Case 1: Heavy traffic situation. W1=0
Case1 deals with the heavy traffic situation. More number of vehicles should be verified by each verifier during heavy traffic scenario which implies value of w1 should be almost zero. That is we don’t consider the term containing load this in turn improves the flexibility as well as time complexity of the equation, hence equation becomes
DP = W2 * DV + W3 * DS+ W4 * PR
Case 2: For light vehicles. W4=0
Case 2 deals with the power to weight ratio. Power to weight ratio is more considerable for heavy vehicles such as goods carrying vehicles. Hence we take w4 as zero for light vehicles with the assumption that they maintain a good power to weight ratio.

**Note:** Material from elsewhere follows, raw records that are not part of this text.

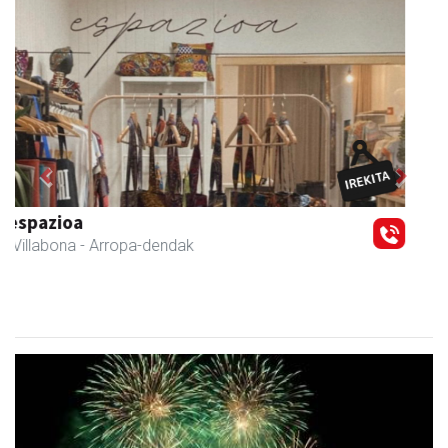
Previous
Next
Sahatsa belar-denda eta dietetika zentrua
Amasa-Villabona
- Belar-denda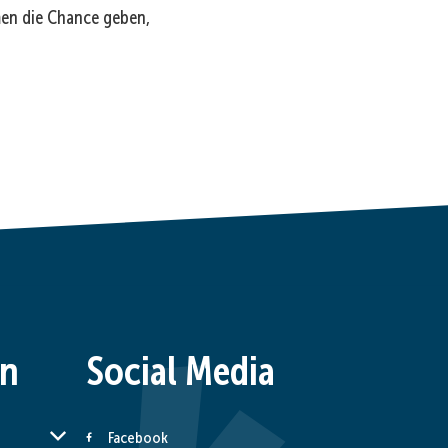
men die Chance geben,
den
en
Social Media
er Schließzeiten auszublenden
Facebook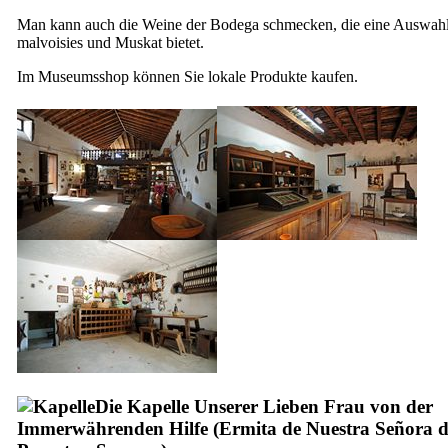
Man kann auch die Weine der Bodega schmecken, die eine Auswah
malvoisies und Muskat bietet.
Im Museumsshop können Sie lokale Produkte kaufen.
Die Kapelle Unserer Lieben Frau von der
Immerwährenden Hilfe (
Ermita de Nuestra Señora d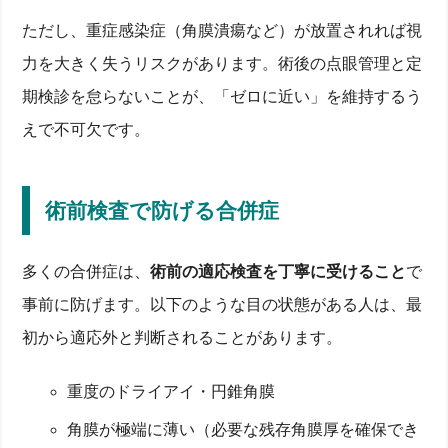
ただし、重症感染症（角膜潰瘍など）が放置されれば視
力を大きく失うリスクがあります。術後の点眼管理と定
期検診を怠らないことが、「ゼロに近い」を維持するう
えで不可欠です。
術前検査で防げる合併症
多くの合併症は、
術前の適応検査を丁寧に受けること
で
事前に防げます。以下のような目の状態がある人は、最
初から適応外と判断されることがあります。
重度のドライアイ・円錐角膜
角膜が極端に薄い（必要な残存角膜厚を確保でき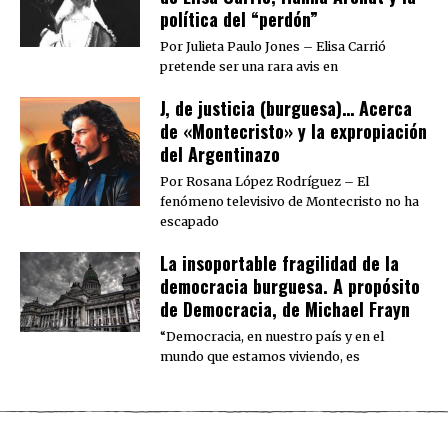
política del “perdón”
Por Julieta Paulo Jones – Elisa Carrió
pretende ser una rara avis en
J, de justicia (burguesa)… Acerca
de «Montecristo» y la expropiación
del Argentinazo
Por Rosana López Rodríguez – El
fenómeno televisivo de Montecristo no ha
escapado
La insoportable fragilidad de la
democracia burguesa. A propósito
de Democracia, de Michael Frayn
“Democracia, en nuestro país y en el
mundo que estamos viviendo, es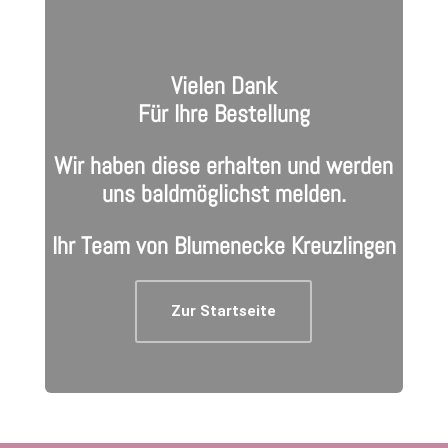
Vielen Dank
Für Ihre Bestellung
Wir haben diese erhalten und werden
uns baldmöglichst melden.
Ihr Team von Blumenecke Kreuzlingen
Zur Startseite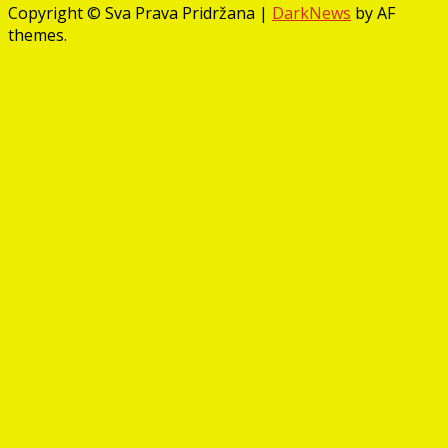
Copyright © Sva Prava Pridržana
|
DarkNews
by AF
themes.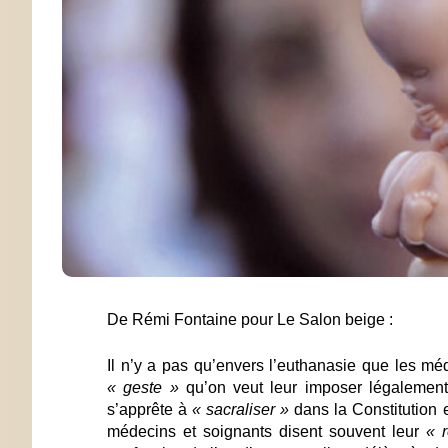
De Rémi Fontaine pour Le Salon beige :
Il n’y a pas qu’envers l’euthanasie que les mé
« geste »
qu’on veut leur imposer légalement
s’apprête à
« sacraliser »
dans la Constitution
médecins et soignants disent souvent leur
« 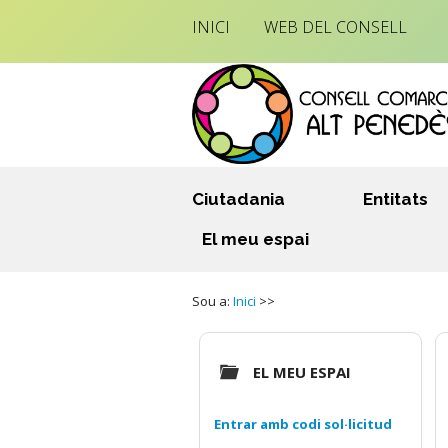
INICI
WEB DEL CONSELL
Ciutadania
Entitats
El meu espai
Sou a:
Inici
>>
EL MEU ESPAI
Entrar amb codi sol·licitud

Hence the main equation becomes
DP = W1*LD+W2 * DV + W3 * DS
This in turn improves the flexibility of the equation.
Rather selecting all the nodes with smaller distrust value than the vehicular node VN, allocating few nodes as verifiers which are more suitable for monitoring process helps in improved encounterion of malicious nodes as well as improves performance of network. As few nodes perform the job of monitoring the node VN, this saves network resources used for reporting the behavior and conserve their time for processing the observed behavior for all the nodes. As the network utilization is improved, it results in better transmissions in the network. In order to assign verifiers for the node VN, decision parameter DP calculated for the nodes under consideration is compared to the Selection Threshold TVS. If a nodes decision parameter value is less than the selection threshold (DP < TVS), then the vehicle is allocated as verifier. This way proposed approach optimize the selection of verifier nodes. Vehicles know the distrust value of other vehicles present in its neighborhood. When a vehicle VU reports a misbehavior of another vehicle VN, the CH verifies the DV of VU to confirm that it is equal or lower to the DV of VN. CH is considered to be the most reliable and trustworthy node within a cluster. Thus, verifiers for an honest node are not assigned among the vehicles which show abnormal behavior as such vehicles have greater DV as compared to a normal node. In case, CH is found to misbehave then it is replaced by a trustier vehicle. Hence, the process consists of all aspects of monitoring the vehicles in order to identify the malicious nodes. It also improves the selection of verifiers by the proposed approach which results in better network utilization and enhanced performance.
Selection Threshold:
In practical implementation of the network we choose a constant value for selection threshold. By considering the factors such, as node density, channel quality, energy of node, signal strength and etc.